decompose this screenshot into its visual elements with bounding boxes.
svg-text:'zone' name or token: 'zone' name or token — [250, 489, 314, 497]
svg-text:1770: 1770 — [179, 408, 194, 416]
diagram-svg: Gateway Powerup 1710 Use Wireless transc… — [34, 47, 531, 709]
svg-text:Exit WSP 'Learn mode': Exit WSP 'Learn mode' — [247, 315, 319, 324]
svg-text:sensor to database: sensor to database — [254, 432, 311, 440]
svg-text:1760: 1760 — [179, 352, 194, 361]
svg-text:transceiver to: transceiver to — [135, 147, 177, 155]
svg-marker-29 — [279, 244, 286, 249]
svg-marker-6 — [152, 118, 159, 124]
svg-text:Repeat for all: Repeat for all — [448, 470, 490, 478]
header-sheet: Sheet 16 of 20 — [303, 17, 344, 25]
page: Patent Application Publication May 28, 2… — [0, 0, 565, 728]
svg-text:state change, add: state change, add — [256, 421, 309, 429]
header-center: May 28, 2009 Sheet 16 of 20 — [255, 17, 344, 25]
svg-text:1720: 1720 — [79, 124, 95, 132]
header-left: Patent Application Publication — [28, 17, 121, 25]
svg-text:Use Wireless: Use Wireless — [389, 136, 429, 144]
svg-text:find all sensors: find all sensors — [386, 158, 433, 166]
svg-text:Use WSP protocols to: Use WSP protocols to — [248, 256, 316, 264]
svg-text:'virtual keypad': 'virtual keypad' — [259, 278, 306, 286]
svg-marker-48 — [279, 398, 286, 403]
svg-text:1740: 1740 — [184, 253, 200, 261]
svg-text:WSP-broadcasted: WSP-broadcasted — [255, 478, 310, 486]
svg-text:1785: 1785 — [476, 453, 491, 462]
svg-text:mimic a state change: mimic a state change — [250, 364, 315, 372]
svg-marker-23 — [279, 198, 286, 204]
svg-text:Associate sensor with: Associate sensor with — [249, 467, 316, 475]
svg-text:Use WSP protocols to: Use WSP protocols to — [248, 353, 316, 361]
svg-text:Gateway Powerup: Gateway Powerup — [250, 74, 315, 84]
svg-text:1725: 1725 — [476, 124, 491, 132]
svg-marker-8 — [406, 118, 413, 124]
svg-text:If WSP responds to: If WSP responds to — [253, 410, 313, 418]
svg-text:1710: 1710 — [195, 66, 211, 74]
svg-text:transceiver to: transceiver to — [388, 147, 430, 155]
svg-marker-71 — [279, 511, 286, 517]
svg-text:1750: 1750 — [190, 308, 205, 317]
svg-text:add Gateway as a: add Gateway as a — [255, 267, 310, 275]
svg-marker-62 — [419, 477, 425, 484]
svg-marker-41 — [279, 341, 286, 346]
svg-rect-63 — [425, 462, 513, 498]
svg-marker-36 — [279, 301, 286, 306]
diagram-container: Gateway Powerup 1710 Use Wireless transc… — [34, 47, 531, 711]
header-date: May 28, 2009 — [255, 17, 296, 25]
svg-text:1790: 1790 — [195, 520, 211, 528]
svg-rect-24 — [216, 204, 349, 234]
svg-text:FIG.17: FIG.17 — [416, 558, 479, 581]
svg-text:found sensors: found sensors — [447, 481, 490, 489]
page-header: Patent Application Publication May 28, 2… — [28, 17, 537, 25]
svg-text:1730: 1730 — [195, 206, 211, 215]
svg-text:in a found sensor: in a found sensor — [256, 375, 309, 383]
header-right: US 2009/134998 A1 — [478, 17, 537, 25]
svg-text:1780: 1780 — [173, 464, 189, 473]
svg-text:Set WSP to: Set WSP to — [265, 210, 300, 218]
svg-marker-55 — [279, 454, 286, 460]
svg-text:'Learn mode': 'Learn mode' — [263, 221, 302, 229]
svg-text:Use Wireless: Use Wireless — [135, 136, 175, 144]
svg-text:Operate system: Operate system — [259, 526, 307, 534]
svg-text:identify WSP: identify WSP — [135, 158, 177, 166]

━━━━━━━━━━━━━━━━━━━━

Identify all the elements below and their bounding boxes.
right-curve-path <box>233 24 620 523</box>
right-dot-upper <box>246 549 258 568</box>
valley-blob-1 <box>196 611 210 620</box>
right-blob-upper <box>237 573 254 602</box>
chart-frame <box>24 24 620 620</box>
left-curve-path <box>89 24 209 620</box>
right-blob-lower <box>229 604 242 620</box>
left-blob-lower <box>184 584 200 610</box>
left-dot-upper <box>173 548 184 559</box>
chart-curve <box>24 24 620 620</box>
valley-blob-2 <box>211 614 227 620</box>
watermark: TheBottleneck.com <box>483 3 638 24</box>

━━━━━━━━━━━━━━━━━━━━

Every line that contains "state" should be copied out of the data.

svg-text:state change, add: state change, add — [256, 421, 309, 429]
svg-text:mimic a state change: mimic a state change — [250, 364, 315, 372]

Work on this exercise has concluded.